* [YOUR TASK]: Filter the data below for the string "hierin" and copy each matching line.

Dataset records
________________________

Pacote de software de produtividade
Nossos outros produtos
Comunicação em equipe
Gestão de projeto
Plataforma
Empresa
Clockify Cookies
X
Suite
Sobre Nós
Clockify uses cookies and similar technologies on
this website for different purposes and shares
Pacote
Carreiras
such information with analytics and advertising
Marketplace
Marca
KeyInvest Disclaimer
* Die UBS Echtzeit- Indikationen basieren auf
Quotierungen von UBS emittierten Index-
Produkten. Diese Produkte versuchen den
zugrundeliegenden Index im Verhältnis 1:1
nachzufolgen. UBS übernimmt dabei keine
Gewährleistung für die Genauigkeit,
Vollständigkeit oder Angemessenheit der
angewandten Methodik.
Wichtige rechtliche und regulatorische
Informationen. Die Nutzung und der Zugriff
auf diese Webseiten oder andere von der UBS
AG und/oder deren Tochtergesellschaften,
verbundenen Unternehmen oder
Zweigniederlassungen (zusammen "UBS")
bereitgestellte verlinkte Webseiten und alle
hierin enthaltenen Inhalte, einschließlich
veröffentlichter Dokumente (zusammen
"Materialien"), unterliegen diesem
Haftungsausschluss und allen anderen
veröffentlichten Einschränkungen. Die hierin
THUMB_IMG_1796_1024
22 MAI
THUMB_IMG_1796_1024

________________________

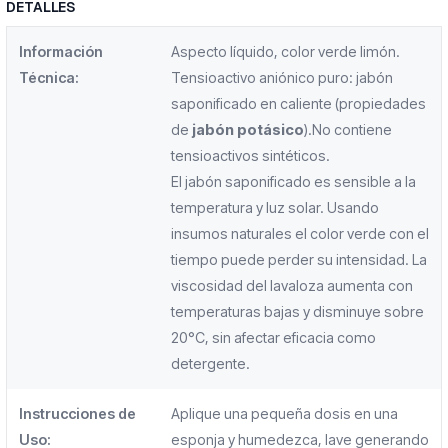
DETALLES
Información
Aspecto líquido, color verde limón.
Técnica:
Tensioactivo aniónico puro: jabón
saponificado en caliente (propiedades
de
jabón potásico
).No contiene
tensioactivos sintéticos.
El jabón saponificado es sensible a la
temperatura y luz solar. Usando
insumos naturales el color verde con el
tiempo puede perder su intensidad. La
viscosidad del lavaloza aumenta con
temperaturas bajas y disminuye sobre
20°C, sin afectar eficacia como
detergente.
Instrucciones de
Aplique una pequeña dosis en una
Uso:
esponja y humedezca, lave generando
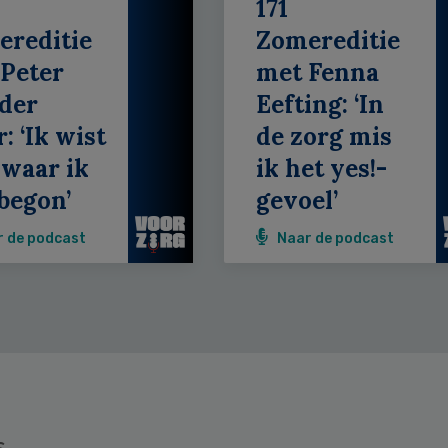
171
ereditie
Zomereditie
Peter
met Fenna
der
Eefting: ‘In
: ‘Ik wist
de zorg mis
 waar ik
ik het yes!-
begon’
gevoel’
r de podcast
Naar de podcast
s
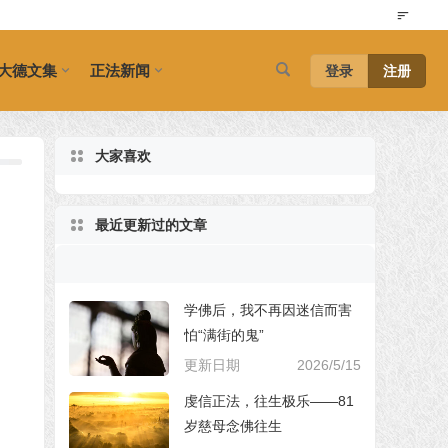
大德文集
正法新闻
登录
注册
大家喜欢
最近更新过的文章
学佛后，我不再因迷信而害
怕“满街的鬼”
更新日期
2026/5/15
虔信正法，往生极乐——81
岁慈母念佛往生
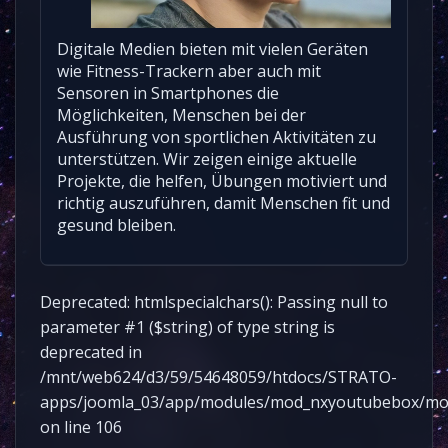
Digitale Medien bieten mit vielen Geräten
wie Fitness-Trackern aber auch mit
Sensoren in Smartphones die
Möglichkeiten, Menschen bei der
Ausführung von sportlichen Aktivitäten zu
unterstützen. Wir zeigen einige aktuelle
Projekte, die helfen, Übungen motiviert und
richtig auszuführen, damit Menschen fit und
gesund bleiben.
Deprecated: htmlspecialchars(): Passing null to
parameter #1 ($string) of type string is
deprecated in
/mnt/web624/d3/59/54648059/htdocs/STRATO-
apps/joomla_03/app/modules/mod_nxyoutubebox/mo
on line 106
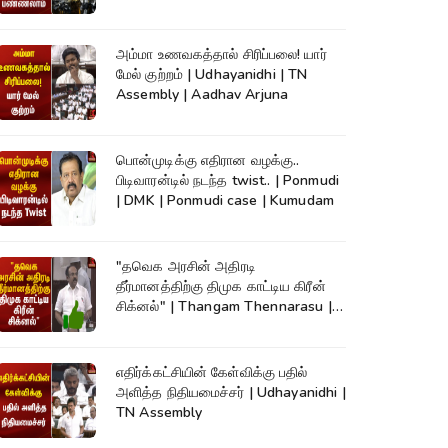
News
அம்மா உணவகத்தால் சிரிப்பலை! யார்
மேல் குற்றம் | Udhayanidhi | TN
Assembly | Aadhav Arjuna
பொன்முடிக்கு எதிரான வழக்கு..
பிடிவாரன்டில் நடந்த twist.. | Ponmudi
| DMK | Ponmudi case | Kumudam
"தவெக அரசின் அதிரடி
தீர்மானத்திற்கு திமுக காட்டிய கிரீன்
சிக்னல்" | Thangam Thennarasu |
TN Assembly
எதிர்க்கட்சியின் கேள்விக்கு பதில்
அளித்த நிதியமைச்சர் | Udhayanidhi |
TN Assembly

________________________

* [RESULT]:
hierin enthaltenen Inhalte, einschließlich
veröffentlichten Einschränkungen. Die hierin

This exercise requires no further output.